The usual way of doing this is to install Samba (specifically the Winbind component) and literally join the web server to the domain (which is what establishes the Netlogon channel), at which point you'll be able to use the
ntlm_authCLI tool to validate NTLM challenges in the "official" way, by having Winbind relay them to the DC via the Netlogon protocol.(You don't actually need to install the "user authentication" parts (pam_winbind/nsswitch) on your webserver, in case you're worried about users SSHing into the server; you only need the daemon.)

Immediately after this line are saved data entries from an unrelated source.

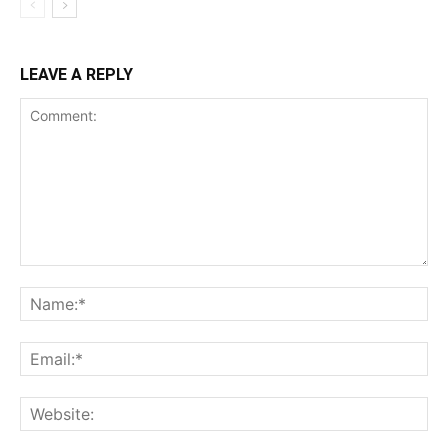
LEAVE A REPLY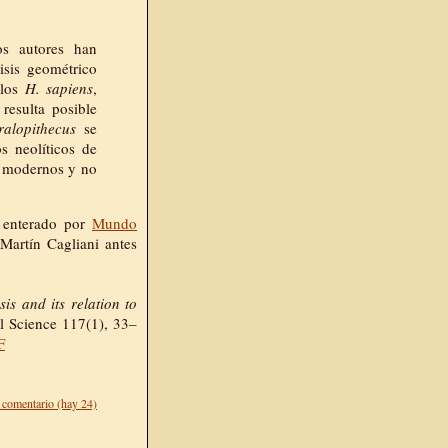
os autores han
isis geométrico
 los
H. sapiens
,
 resulta posible
ralopithecus
se
s neolíticos de
s modernos y no
 enterado por
Mundo
Martín Cagliani antes
is and its relation to
l Science 117(1), 33–
F
 comentario (hay 24)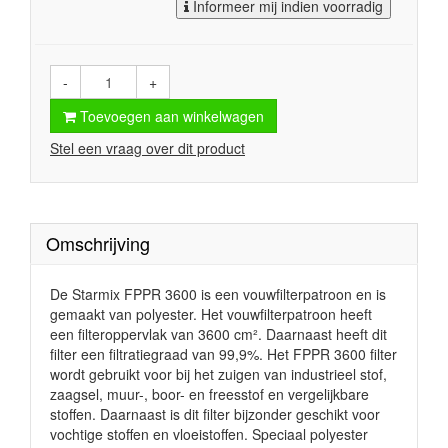
Informeer mij indien voorradig
-
+
Toevoegen aan winkelwagen
Stel een vraag over dit product
Omschrijving
De Starmix FPPR 3600 is een vouwfilterpatroon en is
gemaakt van polyester. Het vouwfilterpatroon heeft
een filteroppervlak van 3600 cm². Daarnaast heeft dit
filter een filtratiegraad van 99,9%. Het FPPR 3600 filter
wordt gebruikt voor bij het zuigen van industrieel stof,
zaagsel, muur-, boor- en freesstof en vergelijkbare
stoffen. Daarnaast is dit filter bijzonder geschikt voor
vochtige stoffen en vloeistoffen. Speciaal polyester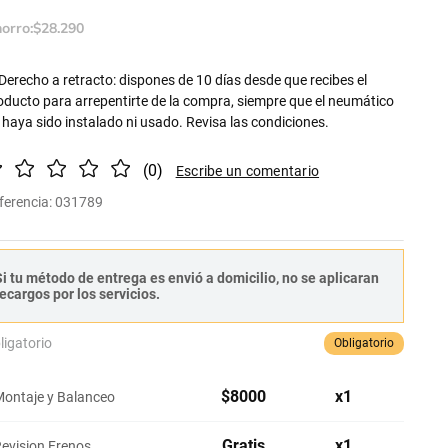
orro:
$
28
.
290
Derecho a retracto: dispones de 10 días desde que recibes el
oducto para arrepentirte de la compra, siempre que el neumático
 haya sido instalado ni usado. Revisa las condiciones.
(
0
)
ferencia
:
031789
i tu método de entrega es envió a domicilio, no se aplicaran
ecargos por los servicios.
ligatorio
Obligatorio
$
8000
x
1
ontaje y Balanceo
Gratis
x
1
evision Frenos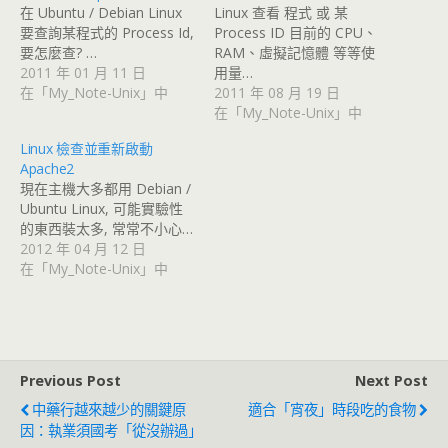
在 Ubuntu / Debian Linux
Linux 查看 程式 或 某
要查詢某程式的 Process Id,
Process ID 目前的 CPU、
要怎麼查? …
RAM、虛擬記憶體 等等使
2011 年 01 月 11 日
用量…
在「My_Note-Unix」中
2011 年 08 月 19 日
在「My_Note-Unix」中
Linux 檢查並重新啟動
Apache2
現在主機大多都用 Debian /
Ubuntu Linux, 可能實驗性
的東西裝太多, 常常不小心…
2012 年 04 月 12 日
在「My_Note-Unix」中
Previous Post
Next Post
中藥行越來越少的關鍵原
適合「宵夜」時段吃的食物
因：執業須國考「從沒辦過」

However, I would very strongly recommend against doing anything that involves NTLM. You have Active Directory, and Active Directory has had Kerberos since 2000. HTTP supports Kerberos authentication just as it does with NTLM, and you don't even need to roll it yourself – all you need is the mod_auth_gssapi Apache module (or the older mod_auth_kerb) and a keytab, and the web server will do all the work; you can just pick up the username from
$_SERVER["REMOTE_USER"]in the PHP script.(Validation of a Kerberos ticket doesn't even to contact the KDC, nor have any service running nor a special privileged channel; just a keytab containing the password for the webapp's service user account.)